The projector, driven by the Palace’s unsleeping electrical generators, hummed and clattered to life. “Boats and things. You’ll see.” He dimmed the lights.
I confess that I didn’t understand most of what played out on the screen before me. It was riddled with gaps and lacunae. Many of the scenes were terribly faded, almost ghostly. Our inability to reproduce recorded sound interfered with the intelligibility of the film, since much of it consisted of people talking to one another. But there were many striking and unusual things in it.
There was an Underwater Boat, for instance, which Julian said was called a Submarine Boat. The interior of it looked like the engine room of a modern steamer, but more complex, decorated with countless clocks, levers, pipes, buttons, blinking lights, etc.; and the ship’s crew wore uniforms that were perpetually clean and starched.
But only a few of the scenes were nautical. Some took place in a city of the Secular Ancients. There were automobiles in the streets, at least in the earlier portion of the film, though not as many as I might have expected, and then none at all. The people of the city behaved in ways that suggested great wealth but even greater eccentricity.
There was also, as the title suggested, a beach scene, in which men and women socialized in clothing so abbreviated as to approach blatant nudity. A glimpse of this, I thought to myself, would have confirmed Deacon Hollingshead in all his prejudices about our ancestors.
Inexplicable events happened. There was an automobile race, with casualties. The city was evacuated, and a newspaper blew down an empty street. [I asked Julian whether this was about the False Tribulation, but Julian said no; On the Beach had been produced nearly a century before the End of Oil.
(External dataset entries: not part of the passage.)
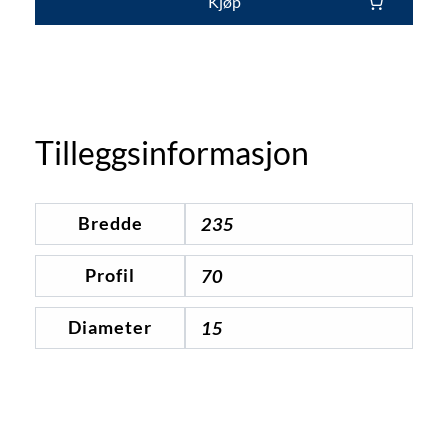
Kjøp
Tilleggsinformasjon
Bredde
235
Profil
70
Diameter
15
The events it dramatized must have been purely local in nature, or purely imaginary.]
Julian paid close attention to the fragmentary film, though he had watched it many times before; but it seemed very sad and elegiac to me, and I wondered if Julian’s repeated viewing of it had not further depressed his mood.
It ended abruptly. Julian shook his head like a man recovering from a trance, and stopped the projector and turned up the lights. “Well?”
“I don’t know what to say, Julian. I wish there had been more scenes of that underwater boat in operation. I suppose it’s a good movie. I’m surprised the people in it seemed so unhappy, though, since they lived in a world full of automobiles and submarine boats.”